Instructions for the task
Locate the line that contains "Gold’s rally awaits" in the entries below, then repeat it and every following line through the line that contains "July 11, 2025", exactly, and no others.

Provided records
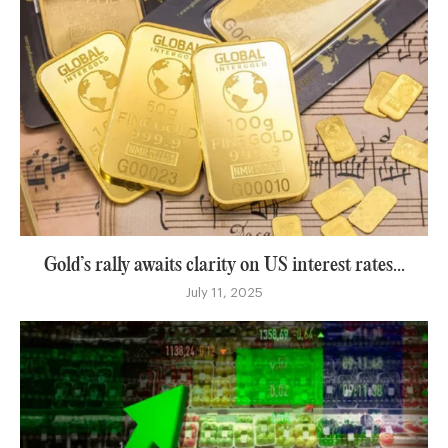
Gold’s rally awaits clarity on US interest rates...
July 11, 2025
...
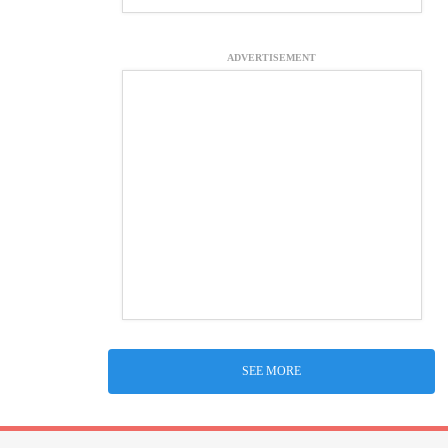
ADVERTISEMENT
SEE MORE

Exercise output
Gold’s rally awaits clarity on US interest rates...
July 11, 2025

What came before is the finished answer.